• _Problem statement_
Up to and including the line with "#EducaciónPica", please set down the entries below exactly, starting from the first line.

• _Working data_

• • • • •

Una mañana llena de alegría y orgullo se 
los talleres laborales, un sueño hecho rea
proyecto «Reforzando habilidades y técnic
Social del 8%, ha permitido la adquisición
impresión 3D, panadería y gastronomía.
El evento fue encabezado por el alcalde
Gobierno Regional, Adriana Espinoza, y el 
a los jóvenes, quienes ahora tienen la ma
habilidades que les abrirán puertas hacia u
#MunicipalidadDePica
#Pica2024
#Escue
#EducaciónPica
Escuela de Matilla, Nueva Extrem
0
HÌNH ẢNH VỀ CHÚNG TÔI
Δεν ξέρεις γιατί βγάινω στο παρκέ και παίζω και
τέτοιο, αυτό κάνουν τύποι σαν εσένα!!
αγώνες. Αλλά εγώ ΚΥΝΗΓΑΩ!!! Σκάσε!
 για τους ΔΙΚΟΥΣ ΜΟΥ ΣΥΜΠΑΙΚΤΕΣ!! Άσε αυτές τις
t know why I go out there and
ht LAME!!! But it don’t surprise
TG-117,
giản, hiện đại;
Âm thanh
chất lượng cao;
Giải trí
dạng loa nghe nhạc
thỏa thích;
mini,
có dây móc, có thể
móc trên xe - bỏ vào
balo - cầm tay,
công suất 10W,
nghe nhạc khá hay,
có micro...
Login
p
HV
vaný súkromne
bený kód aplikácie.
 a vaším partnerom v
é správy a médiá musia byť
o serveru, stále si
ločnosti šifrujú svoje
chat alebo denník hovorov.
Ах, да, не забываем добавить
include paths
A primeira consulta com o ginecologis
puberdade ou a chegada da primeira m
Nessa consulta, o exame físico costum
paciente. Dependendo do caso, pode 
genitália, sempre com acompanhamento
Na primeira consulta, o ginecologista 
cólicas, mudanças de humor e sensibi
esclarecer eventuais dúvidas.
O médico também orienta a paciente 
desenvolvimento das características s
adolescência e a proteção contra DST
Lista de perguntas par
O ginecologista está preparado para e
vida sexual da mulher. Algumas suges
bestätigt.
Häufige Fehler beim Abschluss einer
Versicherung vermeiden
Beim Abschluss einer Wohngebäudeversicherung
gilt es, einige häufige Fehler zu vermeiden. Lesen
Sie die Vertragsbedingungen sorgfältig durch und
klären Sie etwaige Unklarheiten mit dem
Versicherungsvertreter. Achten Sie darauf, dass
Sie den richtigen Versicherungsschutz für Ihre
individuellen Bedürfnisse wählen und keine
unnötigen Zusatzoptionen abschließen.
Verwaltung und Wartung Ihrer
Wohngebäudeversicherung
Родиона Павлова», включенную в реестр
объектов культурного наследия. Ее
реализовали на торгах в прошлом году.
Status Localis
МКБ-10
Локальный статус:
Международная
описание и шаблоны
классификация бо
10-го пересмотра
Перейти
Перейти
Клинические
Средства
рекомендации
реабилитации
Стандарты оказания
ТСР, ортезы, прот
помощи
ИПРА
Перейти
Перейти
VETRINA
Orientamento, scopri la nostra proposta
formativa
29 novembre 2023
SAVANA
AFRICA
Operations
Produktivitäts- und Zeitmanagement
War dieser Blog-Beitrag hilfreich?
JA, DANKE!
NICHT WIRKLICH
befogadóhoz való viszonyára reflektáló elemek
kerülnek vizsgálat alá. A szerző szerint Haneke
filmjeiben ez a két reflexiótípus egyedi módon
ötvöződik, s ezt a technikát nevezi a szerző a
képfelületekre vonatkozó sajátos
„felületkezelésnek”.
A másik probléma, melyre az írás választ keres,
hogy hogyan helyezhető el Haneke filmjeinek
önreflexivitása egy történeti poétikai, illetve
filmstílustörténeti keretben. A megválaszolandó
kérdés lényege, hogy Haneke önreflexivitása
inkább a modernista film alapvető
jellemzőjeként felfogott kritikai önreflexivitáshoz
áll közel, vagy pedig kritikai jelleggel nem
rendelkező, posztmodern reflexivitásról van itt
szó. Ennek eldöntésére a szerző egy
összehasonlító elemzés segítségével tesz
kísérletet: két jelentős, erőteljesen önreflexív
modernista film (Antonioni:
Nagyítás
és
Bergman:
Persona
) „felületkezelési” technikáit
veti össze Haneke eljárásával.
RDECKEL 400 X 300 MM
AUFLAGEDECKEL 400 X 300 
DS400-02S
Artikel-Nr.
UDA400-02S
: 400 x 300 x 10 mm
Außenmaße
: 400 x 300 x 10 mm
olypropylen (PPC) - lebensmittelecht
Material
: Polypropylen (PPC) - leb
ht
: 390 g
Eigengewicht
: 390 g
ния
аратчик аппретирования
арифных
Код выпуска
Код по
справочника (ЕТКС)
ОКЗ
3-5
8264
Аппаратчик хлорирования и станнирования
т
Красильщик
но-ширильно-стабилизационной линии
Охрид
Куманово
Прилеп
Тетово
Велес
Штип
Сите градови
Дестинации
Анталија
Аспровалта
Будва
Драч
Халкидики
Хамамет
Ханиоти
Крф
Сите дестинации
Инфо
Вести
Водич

• • • • •

• _Problem solution_
Una mañana llena de alegría y orgullo se 
los talleres laborales, un sueño hecho rea
proyecto «Reforzando habilidades y técnic
Social del 8%, ha permitido la adquisición
impresión 3D, panadería y gastronomía.
El evento fue encabezado por el alcalde
Gobierno Regional, Adriana Espinoza, y el 
a los jóvenes, quienes ahora tienen la ma
habilidades que les abrirán puertas hacia u
#MunicipalidadDePica
#Pica2024
#Escue
#EducaciónPica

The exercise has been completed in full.